Before the war ended, Alawiyya did come sporadically. Somwtimes, she would be gone for days, weeks or months, but in the end she would return to knock on my door. I rarely left the flat. Often, I would only only go to the firm to collect my slary at the end of each month, since regular attendance wan not enforced. Particularly during the early years if the war when the fighting was at its worst, I spent most of my time at home in my room, unless I had arranged to meet Abbas. Ibtisam and Alawiyya, for their part, went to the fronts and disappeared for days. they wandered off like a sheep and grazed in the war meadow only to be brought back to my little stable where they regurgitated their tales.
Maryam talks of her friend and them going to,the front, I loved this image.
Maryam is a Lebanese woman, she is in Beruit.But she is just found out she is going to leave and go to live in Canada away from the war. She is worrying that the stories she has told her friend the writer Alawiya haven’t been used by her. Even thou she promised. So we see Maryam recounting the tales she had told her friend. She worries about why ALwiya hasn’t asked for more of her stories.So we see Maryam struggle as the war raged on but also times before a place that is now lost.Then we also see her parents yes her mother is a bit of a character there is some great interaction between and the father who the mother has just in the place she wants him.
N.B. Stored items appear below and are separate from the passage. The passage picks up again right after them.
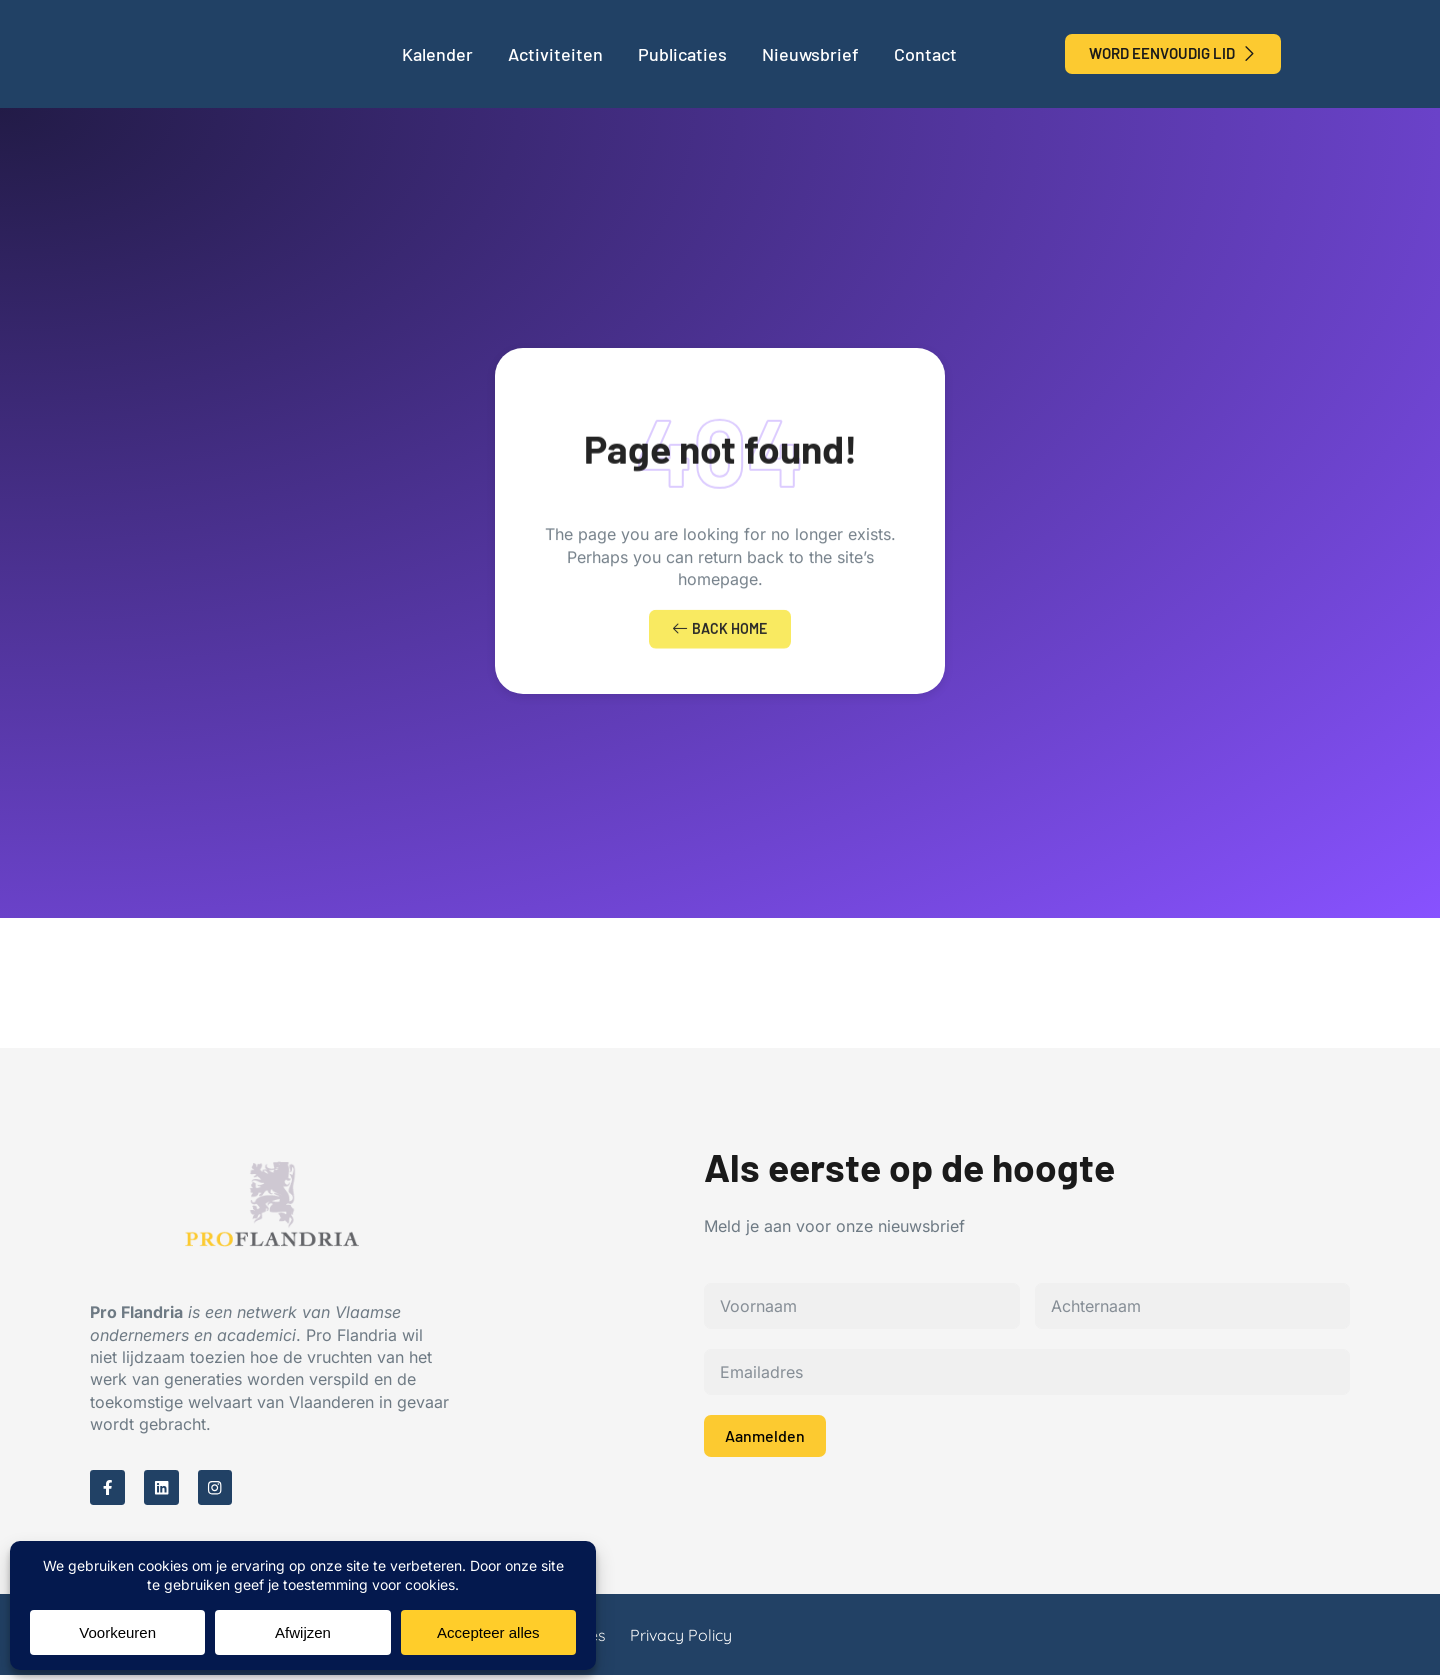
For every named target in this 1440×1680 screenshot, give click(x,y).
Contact (925, 54)
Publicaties (682, 54)
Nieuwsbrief (810, 54)
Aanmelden (765, 1438)
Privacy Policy (681, 1640)
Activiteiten (555, 54)
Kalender (437, 54)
Like the tales of her various aunts like the slow one. Then we see the wider picture of the city and the conflict, which for me at the time was bewildering and complexed.
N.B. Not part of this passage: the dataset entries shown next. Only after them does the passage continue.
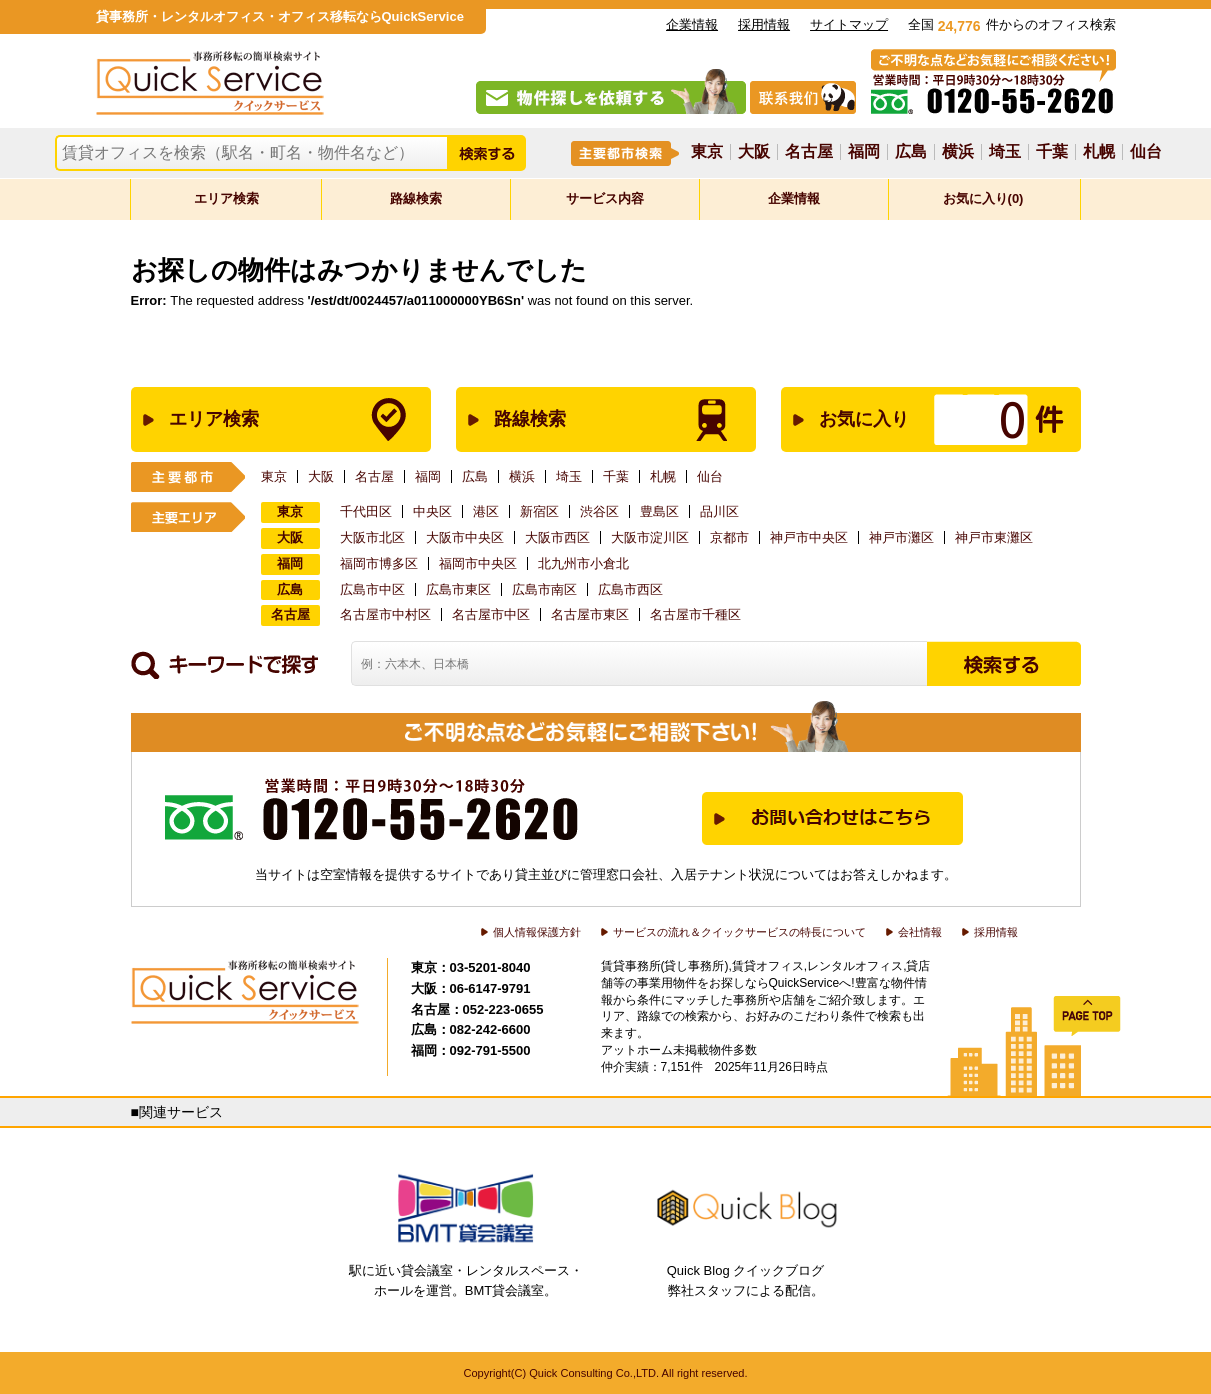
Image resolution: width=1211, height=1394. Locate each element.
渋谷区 (599, 511)
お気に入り (910, 419)
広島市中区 (372, 589)
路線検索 (416, 198)
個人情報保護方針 (537, 932)
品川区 (719, 511)
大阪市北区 (372, 537)
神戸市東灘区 (994, 537)
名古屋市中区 (491, 614)
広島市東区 (458, 589)
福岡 (864, 152)
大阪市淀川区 (650, 537)
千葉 (1052, 152)
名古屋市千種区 (695, 614)
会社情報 (920, 932)
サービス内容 (605, 198)
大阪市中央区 (465, 537)
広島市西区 (630, 589)
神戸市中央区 (809, 537)
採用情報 (764, 24)
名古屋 (809, 152)
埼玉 (1005, 152)
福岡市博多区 (379, 563)
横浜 (958, 152)
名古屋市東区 (590, 614)
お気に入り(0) (983, 198)
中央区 (432, 511)
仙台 (1146, 152)
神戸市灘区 (901, 537)
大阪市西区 (557, 537)
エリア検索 (226, 198)
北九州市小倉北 (583, 563)
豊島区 (659, 511)
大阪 (754, 152)
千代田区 (366, 511)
My sister prepared to carry out Mother’s orders and stood guard over the brad for fear of puinishment,But my older brother Ahmad slipped by her, stole some loaves and escaped down the valley to eat them there. My sister ran after him, but he was faster and soon disappeared from her sight. He devoured the loaves in the orchard while, bacj at the house, fear devoured my sister. When Mother returned and heard about my brother’s “big Belly”, she broke into a rage and ran after my sister to thrash her.
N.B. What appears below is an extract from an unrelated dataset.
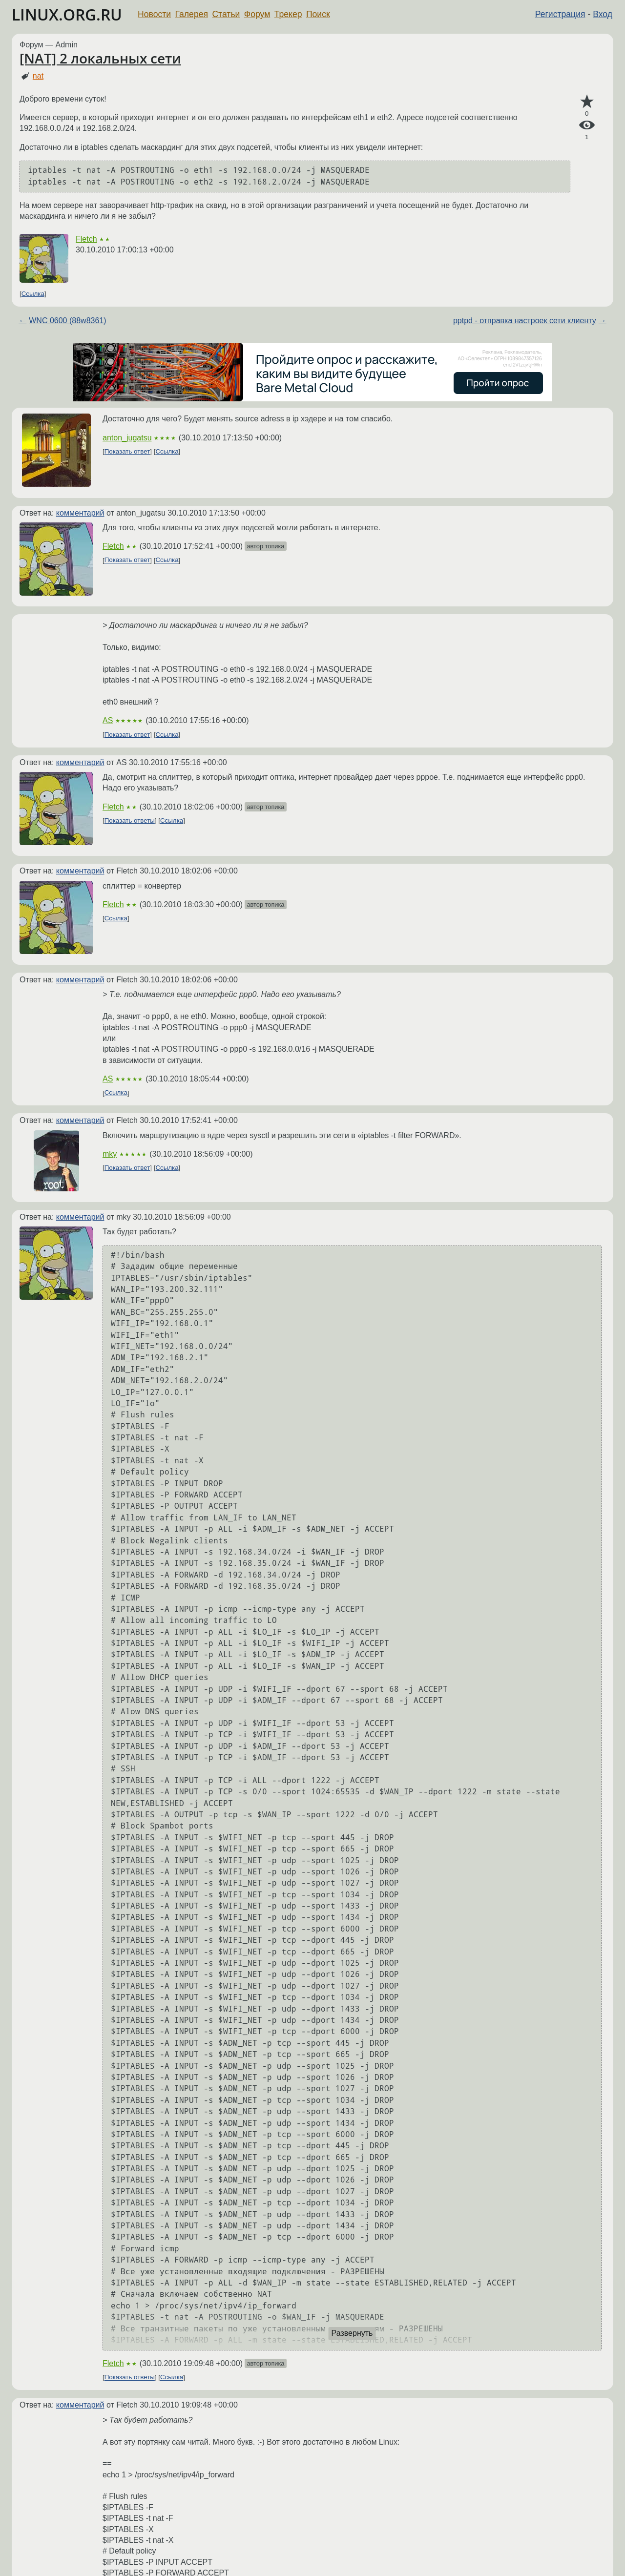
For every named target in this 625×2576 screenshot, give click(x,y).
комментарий (80, 513)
The mother was feared and made the daughters hold the line .
This book has an interesting take on Maryam narrating, but a writer called Alawiya in their lives that had promised to tell the story. There is a feeling is this Maryam or is Alawiya being Maryam? It is good to see a female voice on the Lebanon war, I have read a couple of books from the male perspective. It was great to see the bonds between mothers daughters and friends keep their spirits up in the darkest times. A family saga set during a dark time shows how the family pulls us through the darkest times and also the humour we find within families even in the dark days of the war there is still humour here. I wouldn’t have read this without it being on the EBRD literature prize shortlist so I am pleased it was on the list.